As inflation continues to grow higher, millions of Americans are struggling financially.

With that struggle comes a lot of financial stress. Fruitful is a startup that wants to give the masses access to financial planning at a price that won’t eat up any savings they may have.

Fruitful comes out of stealth today, announcing a total of $33 million in equity funding raised in a seed and Series A round over the past 18 months. Emigrant Bank led the $8 million starting round, while 8VC led the $25 million Series A. Neither financing had been previously announced. The company also raised $4 million in a convertible bond, oversubscribing to the Series A.

Other backers include Lux Capital, Founders Fund, Elad Gil, Hero Health founder and CEO Kal Vepuri, along with founders of Brex, Gemini, Tagomi and others.

In a nutshell, when Fruitful launches this fall, it will offer members a certified financial planner — many of whom have worked as “guides” in the financial industry for companies like Fidelity. The role of that guide is to provide a member with ongoing personalized advice for $98 a month on a variety of financial matters, from budgeting to savings and investing to 401(k)s, buying a home, putting away money for children’s school and pay taxes.

It is currently in a live beta.

“We are working to build what we believe will be the first financial wellness membership platform,” said Josh McManus, co-founder and CEO of Fruitful, in an interview with Vidak For Congress.

A member accesses Fruitful’s service through its mobile app, where the company says members can “live chat anytime” or book video calls with their “guide”. The startup says it also offers “exclusive” content on relevant financial topics.
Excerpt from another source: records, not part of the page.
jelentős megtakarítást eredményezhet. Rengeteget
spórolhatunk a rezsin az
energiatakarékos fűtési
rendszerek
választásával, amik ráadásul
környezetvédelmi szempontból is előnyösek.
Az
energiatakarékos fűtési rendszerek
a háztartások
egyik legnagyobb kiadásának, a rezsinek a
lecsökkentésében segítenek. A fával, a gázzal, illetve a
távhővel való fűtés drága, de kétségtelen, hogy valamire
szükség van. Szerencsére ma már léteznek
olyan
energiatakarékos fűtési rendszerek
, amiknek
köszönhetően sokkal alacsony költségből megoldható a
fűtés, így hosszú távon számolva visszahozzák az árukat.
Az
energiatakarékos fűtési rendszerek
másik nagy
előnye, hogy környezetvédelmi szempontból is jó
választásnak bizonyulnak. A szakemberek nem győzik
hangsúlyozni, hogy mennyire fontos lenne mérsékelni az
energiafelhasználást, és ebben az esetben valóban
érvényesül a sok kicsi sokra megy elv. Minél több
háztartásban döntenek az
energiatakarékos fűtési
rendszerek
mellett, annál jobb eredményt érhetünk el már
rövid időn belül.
According to McManus, the $1,200 fee for financial advice is about half of what it would cost someone to pay a 1% fee on their assets under management with a minimum asset base of $250,000.
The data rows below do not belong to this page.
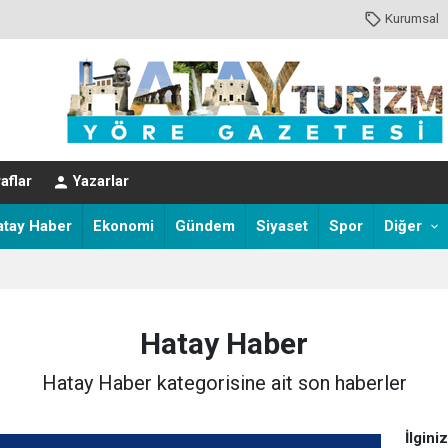
Kurumsal
aflar
Yazarlar
atay Haber
Ekonomi
Gündem
Siyaset
Spor
Diğer
Hatay Haber
Hatay Haber kategorisine ait son haberler
İlgini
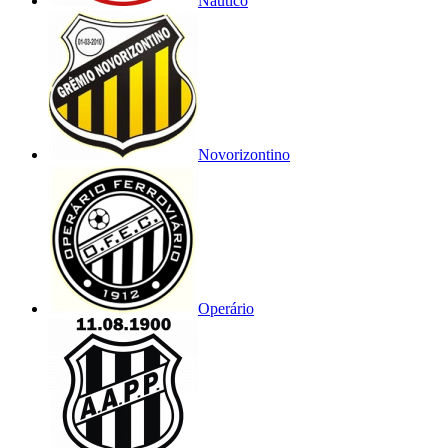
Náutico
Novorizontino
Operário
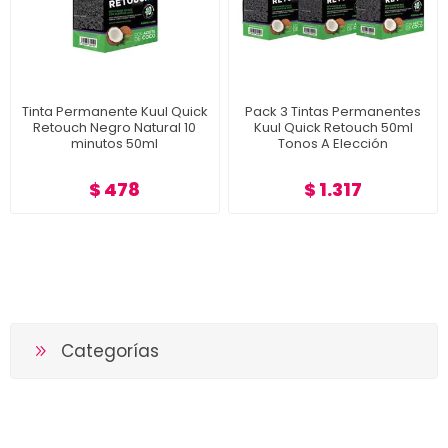
Tinta Permanente Kuul Quick
Pack 3 Tintas Permanentes
Retouch Negro Natural 10
Kuul Quick Retouch 50ml
minutos 50ml
Tonos A Elección
$ 478
$ 1.317
Categorías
“We’re lowering the price to increase accessibility,” he told Vidak For Congress. “Half of the people who make more than $100,000 are still living paycheck to paycheck.”

According to McManus, the subscription model is a major distinguishing factor. The company does not charge a passive management fee and does not sell any third-party products or services.
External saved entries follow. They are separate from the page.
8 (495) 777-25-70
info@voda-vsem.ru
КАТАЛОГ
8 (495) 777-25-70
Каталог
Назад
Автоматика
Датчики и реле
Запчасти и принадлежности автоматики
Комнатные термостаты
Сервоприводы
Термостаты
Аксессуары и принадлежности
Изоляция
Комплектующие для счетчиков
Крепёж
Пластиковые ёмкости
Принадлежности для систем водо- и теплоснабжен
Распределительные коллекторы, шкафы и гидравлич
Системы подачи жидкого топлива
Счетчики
Fruitful comes from stealth with $33 million in funding and an app that aims to fuel healthy financial habits 1

Image Credits: fruitful

“We feel there are a large number of people trapped in what I describe as the messy middle, which is people who are earning high incomes, but have not yet built a nest egg or wealth high enough to become a private customer. justifiable banking,” he told Vidak For Congress. “We’re also very concerned about some of the traditional financial guidelines, as many of them relate to a product or service.”

A subscription model offers people a “low to no bias” form of financial guidance, he says.

Interestingly, Fruitful was launched in partnership with Emigrant Bank, which also gives the startup an edge, according to McManus, as it provides the startup “access to a fundamental operational, technical and regulatory infrastructure”.

McManus was previously COO of Rock Ventures, the holding company for Rocket Mortgage (one of America’s largest mortgage lenders), as well as the Cleveland Cavaliers, StockX and many other entities.

Fruitful comes from stealth with $33 million in funding and an app that aims to fuel healthy financial habits 2

Image Credits: Fruitful Co-Founder and CEO Josh McManus / Fruitful

Fruitful’s investors are naturally optimistic about what the company is doing.

“Fruitful builds from the first principles to create a financial home for their members powered by technology and informed by deep human expertise,” said 8VC’s Kimmy Scotti in a written statement. “Their service-first approach is highly differentiated in a world full of insufficiently automated experiences and frustrating user experience failures.”

Elad Gil described the company’s offering as a “truly consumer-centric financial services platform”.

“Their talented leadership team, ambitious vision and unique partnership with Emigrant Bank provide a strong foundation to succeed in this commendable mission to rebuild personal finance as a service in the best interest of the customer,” he said in a statement.